SOURCE MATERIAL:
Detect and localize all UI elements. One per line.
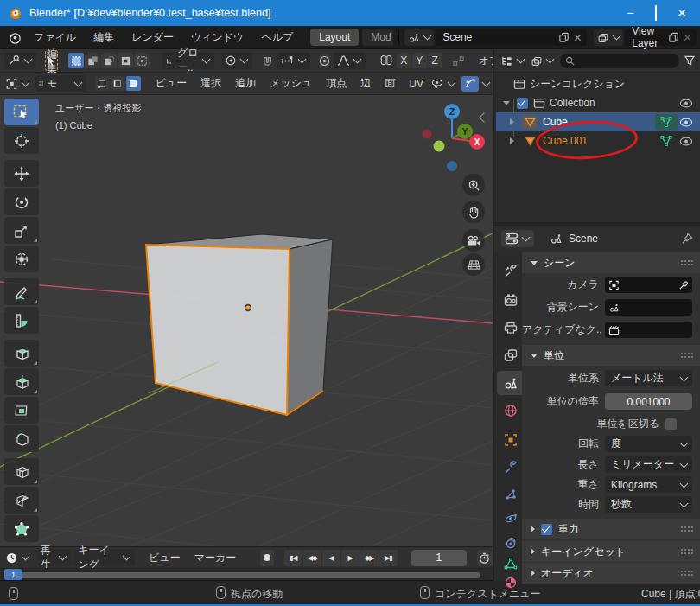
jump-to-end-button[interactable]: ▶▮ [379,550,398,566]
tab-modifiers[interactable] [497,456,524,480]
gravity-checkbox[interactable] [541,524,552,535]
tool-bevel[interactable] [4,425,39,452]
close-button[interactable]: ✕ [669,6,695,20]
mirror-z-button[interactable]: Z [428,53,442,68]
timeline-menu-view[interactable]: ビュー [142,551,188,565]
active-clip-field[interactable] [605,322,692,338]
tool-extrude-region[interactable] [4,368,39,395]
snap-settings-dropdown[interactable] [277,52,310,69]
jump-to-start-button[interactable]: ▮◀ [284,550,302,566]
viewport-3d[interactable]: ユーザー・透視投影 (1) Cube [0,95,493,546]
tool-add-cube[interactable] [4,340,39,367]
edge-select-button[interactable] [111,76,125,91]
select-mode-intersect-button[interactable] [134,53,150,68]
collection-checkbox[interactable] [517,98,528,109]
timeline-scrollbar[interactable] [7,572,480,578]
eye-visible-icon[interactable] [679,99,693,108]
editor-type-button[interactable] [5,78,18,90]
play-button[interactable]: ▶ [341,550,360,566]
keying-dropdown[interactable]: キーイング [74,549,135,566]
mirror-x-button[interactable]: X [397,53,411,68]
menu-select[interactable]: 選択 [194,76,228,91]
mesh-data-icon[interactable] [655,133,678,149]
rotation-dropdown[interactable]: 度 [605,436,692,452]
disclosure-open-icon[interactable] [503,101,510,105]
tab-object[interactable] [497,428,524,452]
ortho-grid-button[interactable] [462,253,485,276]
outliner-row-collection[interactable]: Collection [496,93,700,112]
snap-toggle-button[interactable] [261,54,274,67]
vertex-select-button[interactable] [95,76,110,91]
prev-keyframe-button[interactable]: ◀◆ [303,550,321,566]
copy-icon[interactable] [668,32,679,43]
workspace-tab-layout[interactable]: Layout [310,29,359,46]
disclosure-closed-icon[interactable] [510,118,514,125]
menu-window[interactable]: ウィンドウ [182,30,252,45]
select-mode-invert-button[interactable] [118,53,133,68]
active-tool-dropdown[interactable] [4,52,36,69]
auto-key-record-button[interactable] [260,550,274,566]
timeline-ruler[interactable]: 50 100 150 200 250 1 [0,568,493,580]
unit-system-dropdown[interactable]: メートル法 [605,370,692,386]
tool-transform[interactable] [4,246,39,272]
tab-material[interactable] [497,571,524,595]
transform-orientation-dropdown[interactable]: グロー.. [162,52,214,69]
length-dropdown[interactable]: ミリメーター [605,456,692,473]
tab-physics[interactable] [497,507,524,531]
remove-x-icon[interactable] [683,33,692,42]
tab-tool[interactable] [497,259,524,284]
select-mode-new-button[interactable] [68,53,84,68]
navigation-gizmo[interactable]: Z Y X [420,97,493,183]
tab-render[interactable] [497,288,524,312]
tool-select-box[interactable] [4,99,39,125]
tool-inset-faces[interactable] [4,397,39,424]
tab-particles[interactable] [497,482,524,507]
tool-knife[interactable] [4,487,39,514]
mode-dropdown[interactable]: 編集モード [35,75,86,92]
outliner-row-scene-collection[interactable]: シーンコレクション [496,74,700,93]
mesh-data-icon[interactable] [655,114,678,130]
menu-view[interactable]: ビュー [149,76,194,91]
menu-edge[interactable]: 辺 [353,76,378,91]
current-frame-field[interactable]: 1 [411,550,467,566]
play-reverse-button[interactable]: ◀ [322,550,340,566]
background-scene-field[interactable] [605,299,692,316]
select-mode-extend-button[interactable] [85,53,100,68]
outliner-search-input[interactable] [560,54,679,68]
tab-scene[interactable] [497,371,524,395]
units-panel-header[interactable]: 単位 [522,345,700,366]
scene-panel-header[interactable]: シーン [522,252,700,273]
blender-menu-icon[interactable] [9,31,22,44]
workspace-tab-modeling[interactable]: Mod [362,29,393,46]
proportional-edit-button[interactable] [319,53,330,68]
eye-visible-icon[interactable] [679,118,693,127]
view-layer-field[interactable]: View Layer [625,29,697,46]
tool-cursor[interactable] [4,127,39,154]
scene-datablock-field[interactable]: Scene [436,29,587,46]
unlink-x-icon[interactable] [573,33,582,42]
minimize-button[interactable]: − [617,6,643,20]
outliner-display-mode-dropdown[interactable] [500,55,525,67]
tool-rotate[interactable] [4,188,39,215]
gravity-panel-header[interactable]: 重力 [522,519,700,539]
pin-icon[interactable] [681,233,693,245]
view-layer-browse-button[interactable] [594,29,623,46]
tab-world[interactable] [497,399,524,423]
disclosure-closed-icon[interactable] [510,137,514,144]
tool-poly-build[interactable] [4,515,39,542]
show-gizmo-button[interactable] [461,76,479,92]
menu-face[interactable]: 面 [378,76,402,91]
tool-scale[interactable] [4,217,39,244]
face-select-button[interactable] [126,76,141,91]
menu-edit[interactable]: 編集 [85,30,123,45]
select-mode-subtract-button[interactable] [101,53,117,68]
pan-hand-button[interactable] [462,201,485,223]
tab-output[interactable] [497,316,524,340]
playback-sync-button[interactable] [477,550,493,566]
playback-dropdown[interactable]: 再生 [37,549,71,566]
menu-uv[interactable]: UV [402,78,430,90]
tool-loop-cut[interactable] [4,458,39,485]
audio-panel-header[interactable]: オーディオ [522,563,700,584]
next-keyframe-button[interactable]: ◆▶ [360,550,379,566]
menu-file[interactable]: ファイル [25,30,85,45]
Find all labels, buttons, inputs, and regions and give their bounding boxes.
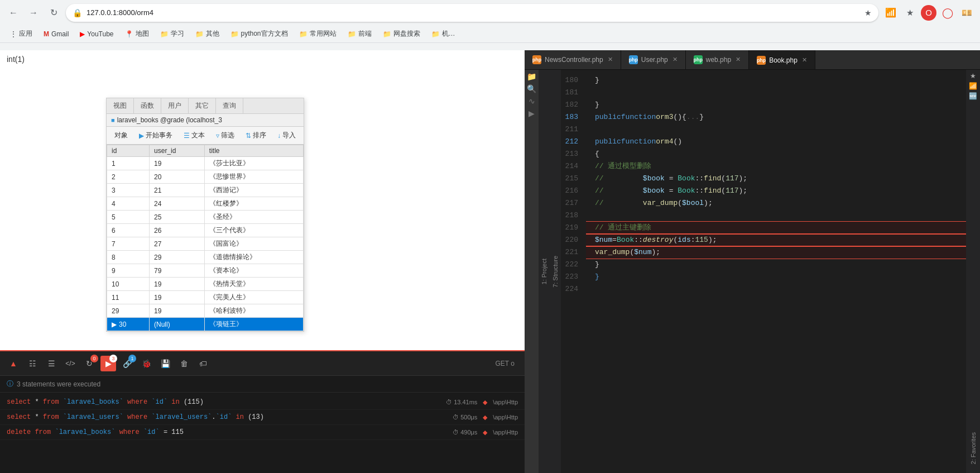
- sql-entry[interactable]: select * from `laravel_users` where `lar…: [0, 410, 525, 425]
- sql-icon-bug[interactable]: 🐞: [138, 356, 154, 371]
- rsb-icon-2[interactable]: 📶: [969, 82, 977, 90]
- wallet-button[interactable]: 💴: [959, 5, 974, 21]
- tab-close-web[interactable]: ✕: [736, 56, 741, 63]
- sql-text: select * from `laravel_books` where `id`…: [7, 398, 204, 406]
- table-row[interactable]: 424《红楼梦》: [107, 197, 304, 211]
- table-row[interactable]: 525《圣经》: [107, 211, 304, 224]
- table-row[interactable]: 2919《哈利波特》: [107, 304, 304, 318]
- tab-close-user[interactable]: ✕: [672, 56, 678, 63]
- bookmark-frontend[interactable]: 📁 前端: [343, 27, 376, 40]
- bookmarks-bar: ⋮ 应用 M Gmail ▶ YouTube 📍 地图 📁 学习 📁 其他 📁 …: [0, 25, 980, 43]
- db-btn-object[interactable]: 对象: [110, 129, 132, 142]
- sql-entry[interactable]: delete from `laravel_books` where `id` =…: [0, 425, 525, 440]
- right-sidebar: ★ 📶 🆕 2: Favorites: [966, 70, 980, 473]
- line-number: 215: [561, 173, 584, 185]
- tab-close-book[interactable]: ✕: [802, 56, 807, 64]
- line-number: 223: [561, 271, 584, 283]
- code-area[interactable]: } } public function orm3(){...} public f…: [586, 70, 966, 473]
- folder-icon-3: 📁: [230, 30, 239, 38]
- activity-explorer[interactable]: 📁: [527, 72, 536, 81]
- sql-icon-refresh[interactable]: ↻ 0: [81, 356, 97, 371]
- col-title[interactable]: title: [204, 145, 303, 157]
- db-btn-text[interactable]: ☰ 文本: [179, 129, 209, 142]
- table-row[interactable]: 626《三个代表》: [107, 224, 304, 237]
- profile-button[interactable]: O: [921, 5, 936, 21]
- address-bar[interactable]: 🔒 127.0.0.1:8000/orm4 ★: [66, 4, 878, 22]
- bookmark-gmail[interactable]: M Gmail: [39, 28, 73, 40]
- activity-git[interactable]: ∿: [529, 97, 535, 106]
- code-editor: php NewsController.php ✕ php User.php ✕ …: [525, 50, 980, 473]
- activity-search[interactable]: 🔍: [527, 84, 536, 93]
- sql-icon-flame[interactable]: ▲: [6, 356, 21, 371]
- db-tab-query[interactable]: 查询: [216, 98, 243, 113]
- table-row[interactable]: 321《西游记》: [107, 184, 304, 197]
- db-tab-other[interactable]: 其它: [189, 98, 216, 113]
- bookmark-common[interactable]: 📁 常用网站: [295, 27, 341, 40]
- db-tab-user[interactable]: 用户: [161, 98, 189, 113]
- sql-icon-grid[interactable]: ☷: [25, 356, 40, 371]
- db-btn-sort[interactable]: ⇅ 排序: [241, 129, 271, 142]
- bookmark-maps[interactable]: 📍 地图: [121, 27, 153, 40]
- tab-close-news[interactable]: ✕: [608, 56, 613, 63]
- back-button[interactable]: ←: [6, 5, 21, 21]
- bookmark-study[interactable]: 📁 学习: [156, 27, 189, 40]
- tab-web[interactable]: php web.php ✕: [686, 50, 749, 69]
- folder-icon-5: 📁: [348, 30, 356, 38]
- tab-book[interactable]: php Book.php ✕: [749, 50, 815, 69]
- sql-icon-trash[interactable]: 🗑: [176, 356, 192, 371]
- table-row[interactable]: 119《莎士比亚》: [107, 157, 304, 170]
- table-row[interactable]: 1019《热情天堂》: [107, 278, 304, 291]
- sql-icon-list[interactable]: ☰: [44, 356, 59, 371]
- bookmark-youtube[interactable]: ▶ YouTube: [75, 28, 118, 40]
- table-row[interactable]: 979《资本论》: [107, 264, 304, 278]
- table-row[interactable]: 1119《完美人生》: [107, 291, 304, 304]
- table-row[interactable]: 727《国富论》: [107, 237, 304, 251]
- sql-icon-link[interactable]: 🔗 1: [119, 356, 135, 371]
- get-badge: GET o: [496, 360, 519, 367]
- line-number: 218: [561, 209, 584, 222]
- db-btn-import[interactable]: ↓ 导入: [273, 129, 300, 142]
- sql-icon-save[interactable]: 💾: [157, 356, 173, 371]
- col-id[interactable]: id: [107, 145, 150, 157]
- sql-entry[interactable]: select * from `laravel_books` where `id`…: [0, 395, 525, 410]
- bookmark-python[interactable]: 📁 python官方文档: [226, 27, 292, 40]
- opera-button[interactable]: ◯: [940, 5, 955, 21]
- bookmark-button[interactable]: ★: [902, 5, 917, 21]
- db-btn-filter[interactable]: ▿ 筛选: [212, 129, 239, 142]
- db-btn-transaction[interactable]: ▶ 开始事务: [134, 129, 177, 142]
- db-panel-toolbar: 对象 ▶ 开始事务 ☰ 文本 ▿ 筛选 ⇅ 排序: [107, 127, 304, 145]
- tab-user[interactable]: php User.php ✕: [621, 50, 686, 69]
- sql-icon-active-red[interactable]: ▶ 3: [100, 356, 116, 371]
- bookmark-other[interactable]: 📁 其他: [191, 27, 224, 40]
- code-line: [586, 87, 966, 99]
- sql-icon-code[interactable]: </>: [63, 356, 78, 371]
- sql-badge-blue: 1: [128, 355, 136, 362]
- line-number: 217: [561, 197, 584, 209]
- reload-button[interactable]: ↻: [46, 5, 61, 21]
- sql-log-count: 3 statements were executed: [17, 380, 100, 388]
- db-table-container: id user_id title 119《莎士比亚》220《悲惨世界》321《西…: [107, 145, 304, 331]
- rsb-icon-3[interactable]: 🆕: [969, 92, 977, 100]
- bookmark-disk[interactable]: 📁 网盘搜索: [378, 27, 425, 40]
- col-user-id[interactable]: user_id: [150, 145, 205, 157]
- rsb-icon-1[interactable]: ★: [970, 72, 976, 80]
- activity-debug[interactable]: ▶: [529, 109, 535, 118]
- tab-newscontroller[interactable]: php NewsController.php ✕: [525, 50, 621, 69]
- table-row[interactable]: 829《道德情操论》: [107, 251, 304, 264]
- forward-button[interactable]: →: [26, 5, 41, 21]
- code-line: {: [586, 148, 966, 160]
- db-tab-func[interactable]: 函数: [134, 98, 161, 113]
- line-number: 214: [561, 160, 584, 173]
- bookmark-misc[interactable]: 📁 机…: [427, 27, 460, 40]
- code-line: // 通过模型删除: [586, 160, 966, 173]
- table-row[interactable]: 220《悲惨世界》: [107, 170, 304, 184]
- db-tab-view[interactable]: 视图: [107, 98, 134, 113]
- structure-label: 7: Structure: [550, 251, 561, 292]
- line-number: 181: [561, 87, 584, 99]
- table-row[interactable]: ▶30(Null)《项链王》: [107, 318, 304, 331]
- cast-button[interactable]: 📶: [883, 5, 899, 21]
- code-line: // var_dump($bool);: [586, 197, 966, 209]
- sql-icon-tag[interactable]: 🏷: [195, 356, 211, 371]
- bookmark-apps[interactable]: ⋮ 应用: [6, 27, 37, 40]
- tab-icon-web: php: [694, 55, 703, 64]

WORK TASK: Pick every line containing the word "folder" out of the material, and copy those lines.

SOLUTION TO THIS PROBLEM:
- folder-icon-3: 📁: [230, 30, 239, 38]
- folder-icon-5: 📁: [348, 30, 356, 38]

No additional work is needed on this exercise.